Ci sono voluti cinquant’anni dalla caduta del fascismo perché la parola Patria tornasse, se non di uso comune, almeno a rappresentare un’idea che non evocasse naturalmente e immediatamente il fascismo. Caduto il duce sono state bandite anche tutte le parole cui era più affezionato. Caduto Fazio, non è difficile prevedere che parlare di italianità delle banche diventerà, quanto meno, inopportuno. I molti che silenti e adoranti non trovarono nulla da ridire quando nel 2002 l’Espresso rivelò come la Popolare di Lodi avesse scalato la Popolare Crema o quando si apprese come gli azionisti della Bipop finanziassero i loro acquisti di azioni di quella banca, oggi, senza temere di apparire prototipi del servo encomio e del codardo oltraggio, diverranno i nuovi zelanti custodi della purezza lessicale. Nel nostro paese anche il lessico sta dalla parte del più forte.

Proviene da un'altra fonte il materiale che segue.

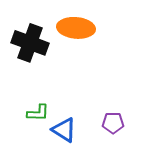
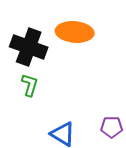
green L-shape: (38, 113) -> (30, 85), moved, turned -75

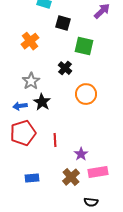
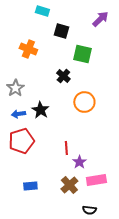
orange cross: (30, 41) -> (28, 49), turned -30
gray star: (31, 81) -> (15, 88), moved
red line: (55, 140) -> (66, 148), moved

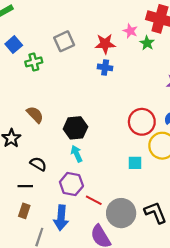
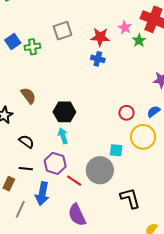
blue square: (14, 45) -> (13, 42), moved
red circle: (142, 122) -> (126, 113), size x0.6
black line: (25, 186) -> (26, 169), moved
gray circle: (121, 213) -> (100, 170), moved

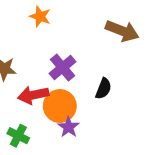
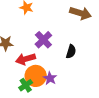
orange circle: (60, 106) -> (36, 76), moved
green cross: (18, 136) -> (26, 85), moved, turned 32

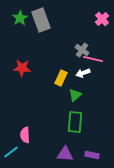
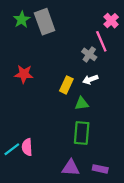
pink line: (93, 59) -> (101, 41), moved, turned 54
green triangle: (75, 95) -> (82, 103), turned 32
cyan line: (11, 152) -> (12, 149), moved

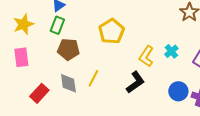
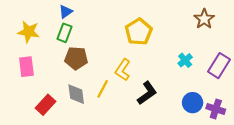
yellow star: (23, 24) -> (29, 32), turned 30
yellow pentagon: (111, 31) -> (139, 32), moved
yellow L-shape: (146, 56) -> (123, 70), moved

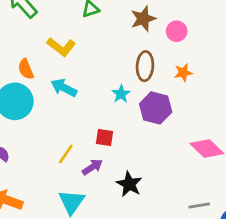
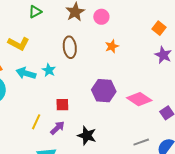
brown ellipse: (145, 66) -> (70, 47), moved
cyan star: (121, 94) -> (49, 70), moved
purple hexagon: (156, 108) -> (104, 91), moved

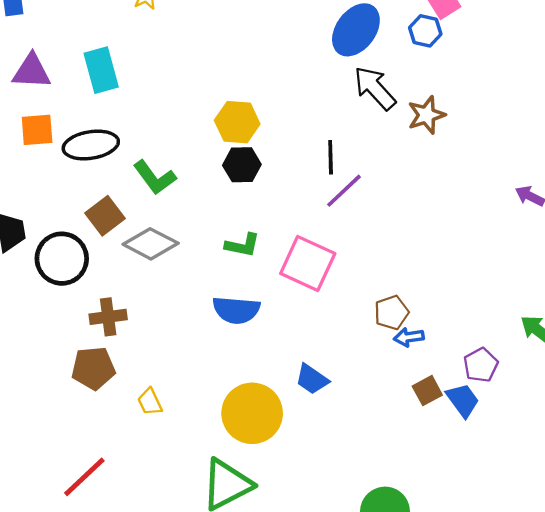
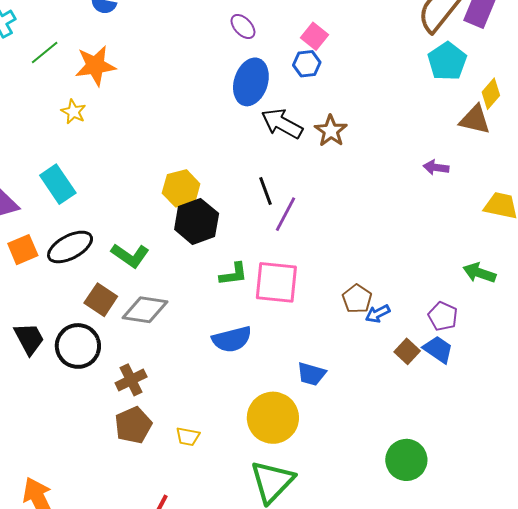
black hexagon: (242, 165) -> (197, 221), size x1.4
green L-shape: (243, 245) -> (233, 274), moved
yellow trapezoid: (150, 402) -> (188, 437), turned -35

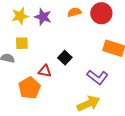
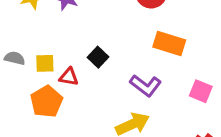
yellow square: (22, 43) -> (45, 63), moved

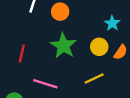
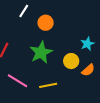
yellow line: (94, 79) -> (48, 85), moved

Anche le banche popolari erano care Fazio che vedeva in esse uno degli strumenti per conservare l’Italianità del sistema bancario. Lodi e Intra sono venute insieme a indebolire non poco i sostenitori delle popolari. Non è un caso che la caduta di Fazio sia stata festeggiata in Borsa con forti rialzi di alcune popolari: non si festeggiava la fine del malaffare ma piuttosto l’inizio di una stagione di scalate nella quale le popolari, non più protette da Fazio, sono viste come prede. D’altra parte, la Commissione Europea non ha affatto accantonato l’idea di denunciare la legislazione italiana sulle banche popolari e in particolare sul voto capitario che, prevedendo che i soci votino in quanto soci e non in base al numero delle azioni possedute, rende difficile qualsiasi scalata. In Parlamento giacciono già alcuni disegni di legge che vogliono abolire il voto capitario nelle banche popolari.
Nel Veneto sono rimasti tre gruppi bancari locali e sono tutti e tre banche popolari. L’azionariato è ovviamente molto frazionato anche perché, per legge, nessuno può possedere più dello 0,50 per cento del capitale. Il giorno in cui tuttavia dovesse esser resa pubblica un’offerta di acquisto o il Parlamento dovesse modificare il voto capitario, un azionariato frazionato sentirebbe forte l’attrazione del profitto immediato. Pensare di creare per tempo una struttura azionaria in grado di reggere nei tempi nuovi potrebbe essere saggio. La trasformazione in società per azioni potrebbe venire per legge e allora sarebbe troppo tardi per rimediare. Piuttosto che subire potrebbe essere utile avere già in mente uno statuto che consenta di mantenere un azionariato diffuso e radicato sul territorio vedendo di evitare le scelte che trasformarono l’Antoniana in una banca non solo contendibile, ma anche destinata a finire all’asta. Gli statuti delle banche cattoliche di inizio del secolo scorso – con i loro limiti al possesso azionario – possono essere un’ utile traccia. Non obbligatorio cambiare ma è obbligatorio pensare a quel che potrà succedere e prepararsi.